By Katy Goodwin-Bates
As a long-time devotee of The Walking Dead, there is one thing I know about post-apocalyptic situations: when everything goes to shit, it’s other humans I need to watch out for. If the end comes, I’m not worried about zombies; I’ll be sleeping with one eye open watching for people, because they will want to steal my stuff and eat my legs. Adrian Barnes’ Nod espouses a similar philosophy: in a world where the vast majority of the population suddenly loses the ability to sleep, those who still can are best advised not to, lest they suffer a nasty “accident” at the hands of an envious insomniac.
That central premise is genius in its simplicity, and it is executed brilliantly. Paul, the main character and narrator, is one of the “lucky” ones -he can still sleep. His partner, Tanya, cannot. One night of this seems like an inconvenience, but when they turn on the TV, Paul and Tanya find talking heads on the news theorizing that the body can handle six days of sleep deprivation before psychosis sets in; after four weeks, the body will die. If that’s not something to fuel an insomniac’s nocturnal fretting, I don’t know what is. This is why I think Barnes’ concept is so clever. Who hasn’t spent a sleepless night worrying about whether they’ll ever sleep properly again? Who hasn’t had to struggle through a day of work, or school, or childcare, without the requisite eight hours of shut-eye? Barnes taps into all our somnolent neuroses to produce a narrative that seems inconceivable but could possibly have you tossing and turning with fear at 3 a.m.

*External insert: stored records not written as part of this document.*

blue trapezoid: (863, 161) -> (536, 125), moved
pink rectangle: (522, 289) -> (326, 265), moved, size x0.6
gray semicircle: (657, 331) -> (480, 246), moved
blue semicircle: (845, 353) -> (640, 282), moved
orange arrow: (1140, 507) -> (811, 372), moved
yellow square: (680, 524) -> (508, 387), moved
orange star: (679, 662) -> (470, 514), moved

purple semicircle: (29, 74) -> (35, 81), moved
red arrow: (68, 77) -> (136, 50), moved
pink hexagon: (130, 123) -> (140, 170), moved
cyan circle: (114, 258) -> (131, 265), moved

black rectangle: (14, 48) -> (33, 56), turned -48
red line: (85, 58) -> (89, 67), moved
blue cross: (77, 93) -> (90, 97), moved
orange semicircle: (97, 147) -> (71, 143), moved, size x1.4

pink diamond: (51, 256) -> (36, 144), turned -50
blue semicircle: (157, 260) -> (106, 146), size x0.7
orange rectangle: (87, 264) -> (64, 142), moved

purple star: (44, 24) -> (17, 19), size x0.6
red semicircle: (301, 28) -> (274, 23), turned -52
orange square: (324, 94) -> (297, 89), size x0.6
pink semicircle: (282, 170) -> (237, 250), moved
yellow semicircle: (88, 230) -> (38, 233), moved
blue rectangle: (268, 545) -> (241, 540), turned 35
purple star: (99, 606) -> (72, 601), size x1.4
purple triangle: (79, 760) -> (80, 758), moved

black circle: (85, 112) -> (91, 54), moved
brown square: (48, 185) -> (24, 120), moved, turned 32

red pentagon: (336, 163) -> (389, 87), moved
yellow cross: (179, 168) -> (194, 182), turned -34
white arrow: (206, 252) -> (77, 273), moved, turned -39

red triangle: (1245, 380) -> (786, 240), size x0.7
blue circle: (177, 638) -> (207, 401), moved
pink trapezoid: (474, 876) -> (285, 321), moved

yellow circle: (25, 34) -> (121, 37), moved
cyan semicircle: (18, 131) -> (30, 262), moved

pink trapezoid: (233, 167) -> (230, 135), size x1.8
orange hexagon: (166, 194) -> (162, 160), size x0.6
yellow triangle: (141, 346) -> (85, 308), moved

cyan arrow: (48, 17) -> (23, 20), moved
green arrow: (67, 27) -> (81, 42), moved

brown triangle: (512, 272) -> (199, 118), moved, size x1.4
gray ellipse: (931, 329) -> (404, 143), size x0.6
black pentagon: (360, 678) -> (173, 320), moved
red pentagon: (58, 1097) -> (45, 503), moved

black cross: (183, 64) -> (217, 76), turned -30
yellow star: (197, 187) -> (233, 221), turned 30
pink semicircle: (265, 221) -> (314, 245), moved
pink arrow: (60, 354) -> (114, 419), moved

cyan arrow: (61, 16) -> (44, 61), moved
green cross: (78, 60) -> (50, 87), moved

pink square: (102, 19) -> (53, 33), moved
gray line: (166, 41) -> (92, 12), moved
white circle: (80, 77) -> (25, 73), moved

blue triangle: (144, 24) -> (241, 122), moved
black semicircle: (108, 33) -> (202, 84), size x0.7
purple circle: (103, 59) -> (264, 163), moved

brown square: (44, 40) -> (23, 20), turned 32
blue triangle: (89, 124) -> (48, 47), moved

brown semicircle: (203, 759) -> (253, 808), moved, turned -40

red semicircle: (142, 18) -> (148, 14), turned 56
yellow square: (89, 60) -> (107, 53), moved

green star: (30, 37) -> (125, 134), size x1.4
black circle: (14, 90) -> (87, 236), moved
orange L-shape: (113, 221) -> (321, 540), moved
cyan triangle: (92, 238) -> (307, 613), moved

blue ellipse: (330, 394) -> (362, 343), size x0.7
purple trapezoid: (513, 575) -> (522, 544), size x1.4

“All I think of when I try to imagine absolute sleeplessness is a single day that never ends – a good working definition of Hell. Hell is time, isn’t that obvious? Take your greatest pleasure or your greatest fantasy and let it come continuously true – for a day,a week, a year, a decade. And that’s Hell.” – page 122
The novel’s structure, in the form of a daily account of Paul’s activities and observations, fuels the escalating horror of a largely sleepless Vancouver. Before long, terrifying cults form, preying on the fears of desperate, tired souls as well as the bodies of the fortunate few still capable of night-time relaxation. A city previously familiar to Paul soon becomes a horror-filled wasteland; fearful that exposure to technology has rendered the global population sleepless, the authorities switch off power and internet, leaving those who remain to fight for survival -literally, as the psychosis of “the Awakened” develops in earnest. There are at least three moments in Nod which made me physically shudder. It’s a horror novel which sneaks up on you, initially tricking you into thinking it’s not actually a horror novel. The capacity of some to take advantage of catastrophe, even if their advantage can only last until their body shuts down from lack of sleep, is both realistically presented and insidious.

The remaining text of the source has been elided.